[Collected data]
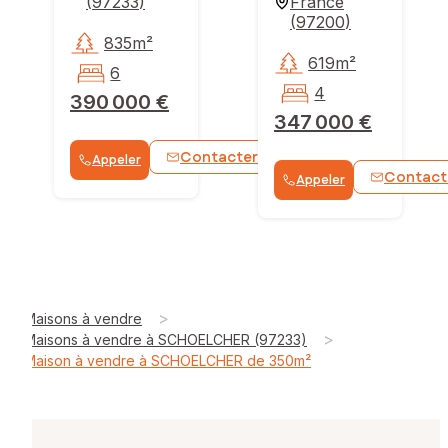
(
97233
)
France
(
97200
)
835m²
619m²
6
4
390 000 €
347 000 €
Contacter
Appeler
WhatsApp
Contact
Appeler
>
Maisons à vendre
>
Maisons à vendre à SCHOELCHER (97233)
Maison à vendre à SCHOELCHER de 350m²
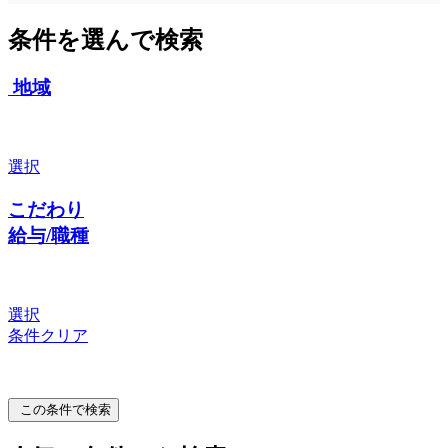
条件を選んで検索
地域
選択
こだわり
給与/職種
選択
条件クリア
この条件で検索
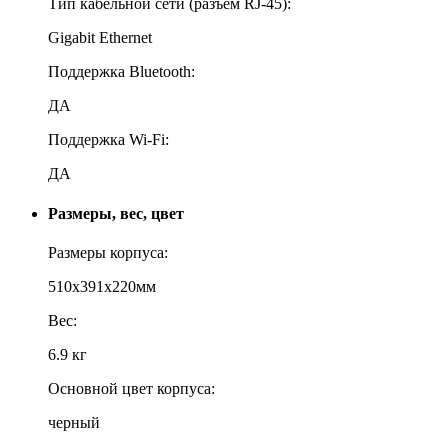
Тип кабельной сети (разъем RJ-45):
Gigabit Ethernet
Поддержка Bluetooth:
ДА
Поддержка Wi-Fi:
ДА
Размеры, вес, цвет
Размеры корпуса:
510x391x220мм
Вес:
6.9 кг
Основной цвет корпуса:
черный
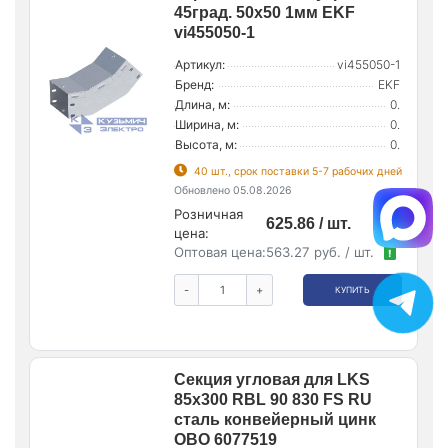
45град. 50х50 1мм EKF
vi455050-1
Артикул:
vi455050-1
Бренд:
EKF
Длина, м:
0.
Ширина, м:
0.
Высота, м:
0.
40 шт., срок поставки 5-7 рабочих дней
Обновлено 05.08.2026
Розничная
625.86 / шт.
цена:
Оптовая цена:
563.27 руб. / шт.
!
-
+
КУПИТЬ
Секция угловая для LKS
85х300 RBL 90 830 FS RU
сталь конвейерный цинк
OBO 6077519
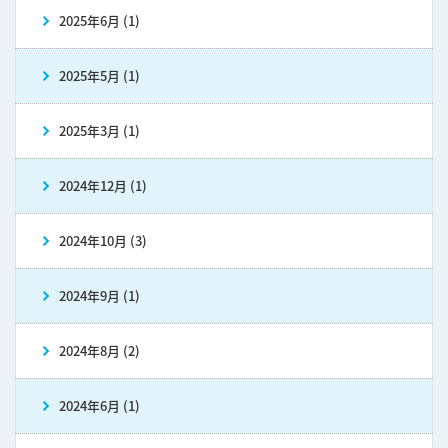
2025年6月 (1)
2025年5月 (1)
2025年3月 (1)
2024年12月 (1)
2024年10月 (3)
2024年9月 (1)
2024年8月 (2)
2024年6月 (1)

Exercise prompt. Each line carrying the string "корпуса" should be copied out from the entries.

Output for this exercise.
Размеры корпуса:
Основной цвет корпуса:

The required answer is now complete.